Friday, October 26, 2007

House of (Minor) Horrors

Brandon, Caleb, and I were having a debate the other day about which is better: being a kid or being an adult. All three of us tend toward thinking adulthood is a way better deal. You can eat what you want, stay up as late as you want. You have money, and not just an accumulation of the $.75 you get from cleaning the windows. You can vote, drive, have whatever sort of pet you’d like. You do not have homework.

“But being a kid is good, too,” I reassured Caleb.

“How?” he asked.

I made up some marlarkey (because for real, adulthood rulez!), but I was thinking lately that Halloween is way better in childhood, sparkly and promising, the kind of season when terror is delicious and imminent. These days, to me, Halloween is blunted, dull.

My moments of horror this Halloween season have included:

1. The dogs got a squirrel. (Dead bodies!)
2. The pumpkin Halloween decorations on the door looked like, in the darkness before bedtime, the silhouettes of two small heads peering into our house. (Ghosts!)
3. A new CD to which I was listening alone while making salads featured a noise that sounded like a door creaking open—but nobody was there! (Poltergeists!)
4. I got sucked into America’s Most Smartest Model on VH-1 (I’m coming in there, Carol Ann!)

“Why aren’t you afraid of anything?” Caleb asked me that night.

Oh, ho, ho, I thought.
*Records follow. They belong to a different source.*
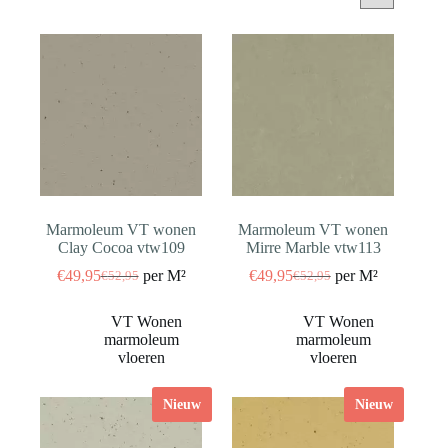
Marmoleum VT wonen
Marmoleum VT wonen
Clay Cocoa vtw109
Mirre Marble vtw113
€
49,95
per M²
€
49,95
per M²
€
52,95
€
52,95
Oorspronkelijke
Huidige
Oorspronkelijke
Huidige
prijs
prijs
prijs
prijs
was:
is:
was:
is:
€52,95.
€49,95.
€52,95.
€49,95.
Nieuw
Nieuw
War and famine, disease and accidents, the fires in L.A., the erosion of rights, panic, boredom, the knowledge that he will inevitably understand that I’m not at all fearless. These are the fears I best keep under wraps.

I was brushing my teeth, and he was waiting for an answer, so I thought of a recent time when I was afraid. A box was delievered to the house. It didn’t have a return address, and as I started opening it, I felt the cool metal of whatever object was inside. I became convinced that it was a gun and that when I removed the wrapping, it would go off. I picked that motherfucker up and took it to the garage. I called Brandon and my neighbor to inform them of this Code Red situation. It turned out, it was some camera equipment Brandon had ordered.

“I don’t like packages without return labels,” I told Caleb.


“Because,” I said. “It might not be a good surprise.”

“It could be poop,” he suggested.

“Yes,” I said. “It could be poop.”

That really would be scary, though, wouldn’t it?


Jody said...

Fear of packages without return labels. If I was more clever I'd figure out what that phobia would be called.

I like being an adult more than I liked being a kid because kids are too powerless. I remember feeling that was quite an injustice.

However, my son LOVES being a kid. He doesn't want to grow up because he's afraid that he won't remember what all the controls on the car are for.

laundrylessons said...

Just last night my daughter was doing algebra, which I've told her is off my list of items I help with. I am sooooo glad I don't have homework.

Adults do rule, but every once in awhile I want to sit in front of the TV for three hours or throw my socks behind the sofa, or not brush my hair and not care, or have someone hug me when it hurts.

Tam said...

I just have to say that I love Brain Child!

BarbaraCA said...

Sometimes being a grown up is exhausting, but then I see my daughter, trying to understand the circle of hell that is middle school (i.e., Junior High), and that shit be terrifying.

John said...

We know your mailing address and we just got a new dog. Scared yet?

Katie said...

I have always said that I would never want to repeat high school and middle school. But on any given day, I would go back to college and enjoy that world, psuedo-adult. Now that was the best of both worlds.